Figueroa-Alvarez v. Blanche
This text of Figueroa-Alvarez v. Blanche (Figueroa-Alvarez v. Blanche) is published on Counsel Stack Legal Research, covering Court of Appeals for the Ninth Circuit primary law. Counsel Stack provides free access to over 12 million legal documents including statutes, case law, regulations, and constitutions.
Opinion
NOT FOR PUBLICATION FILED UNITED STATES COURT OF APPEALS JUN 17 2026 MOLLY C. DWYER, CLERK U.S. COURT OF APPEALS FOR THE NINTH CIRCUIT
SANTIAGO FIGUEROA-ALVAREZ, No. 25-2639 Agency No. Petitioner, A087-966-967 v. MEMORANDUM* TODD BLANCHE, Acting Attorney General,
Respondent.
On Petition for Review of an Order of the Board of Immigration Appeals
Submitted June 12, 2026** Portland, Oregon
Before: CHRISTEN, HURWITZ, and BADE, Circuit Judges.

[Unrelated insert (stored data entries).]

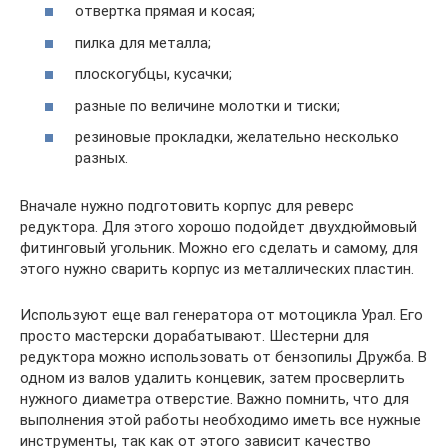
отвертка прямая и косая;
пилка для металла;
плоскогубцы, кусачки;
разные по величине молотки и тиски;
резиновые прокладки, желательно несколько
разных.
Вначале нужно подготовить корпус для реверс
редуктора. Для этого хорошо подойдет двухдюймовый
фитинговый угольник. Можно его сделать и самому, для
этого нужно сварить корпус из металлических пластин.
Используют еще вал генератора от мотоцикла Урал. Его
просто мастерски дорабатывают. Шестерни для
редуктора можно использовать от бензопилы Дружба. В
одном из валов удалить концевик, затем просверлить
нужного диаметра отверстие. Важно помнить, что для
выполнения этой работы необходимо иметь все нужные
инструменты, так как от этого зависит качество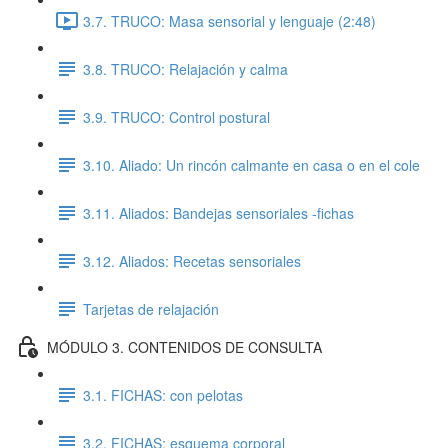
3.7. TRUCO: Masa sensorial y lenguaje (2:48)
3.8. TRUCO: Relajación y calma
3.9. TRUCO: Control postural
3.10. Aliado: Un rincón calmante en casa o en el cole
3.11. Aliados: Bandejas sensoriales -fichas
3.12. Aliados: Recetas sensoriales
Tarjetas de relajación
MÓDULO 3. CONTENIDOS DE CONSULTA
3.1. FICHAS: con pelotas
3.2. FICHAS: esquema corporal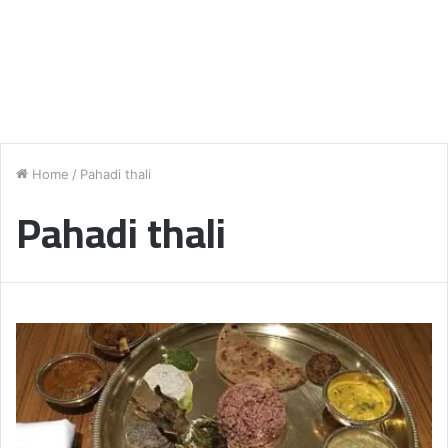
Home
/
Pahadi thali
Pahadi thali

Santiago Figueroa-Alvarez, a native and citizen of Mexico, petitions for
review of a decision of the Board of Immigration Appeals (BIA) affirming the
denial of his application for withholding of removal and relief pursuant to the
* This disposition is not appropriate for publication and is not precedent except as provided by Ninth Circuit Rule 36-3. ** The panel unanimously concludes this case is suitable for decision without oral argument. See Fed. R. App. P. 34(a)(2). Convention Against Torture (CAT). Petitioner challenges: (1) the denial of his
withholding claim; (2) the denial of his CAT claim; and (3) the BIA’s failure to
discuss the issue of voluntary departure. Because the parties are familiar with the
facts, we do not recount them here.
“Where the BIA conducts its own review of the evidence and law, rather
than adopting the IJ’s decision, our review is limited to the BIA’s decision, except
to the extent the IJ’s opinion is expressly adopted.” Guerra v. Barr, 974 F.3d 909,
911 (9th Cir. 2020) (citation modified). We review questions of law de novo and
factual findings for substantial evidence. Bringas-Rodriguez v. Sessions, 850 F.3d
1051, 1059 (9th Cir. 2017) (en banc). We have jurisdiction pursuant to 8 U.S.C.
§ 1252. We dismiss the petition in part, deny the petition in part, grant the petition
in part, and remand to the BIA.
1. Withholding of Removal. A premise of Petitioner’s withholding
argument in his counseled brief to the BIA was that the IJ had made a changed
circumstances finding and concluded that he was unlikely to be persecuted on
return. Petitioner argued that this finding was not supported by substantial
evidence. The BIA concluded the facts in the record reflected that circumstances
had changed such that Petitioner was unlikely to be persecuted in Mexico.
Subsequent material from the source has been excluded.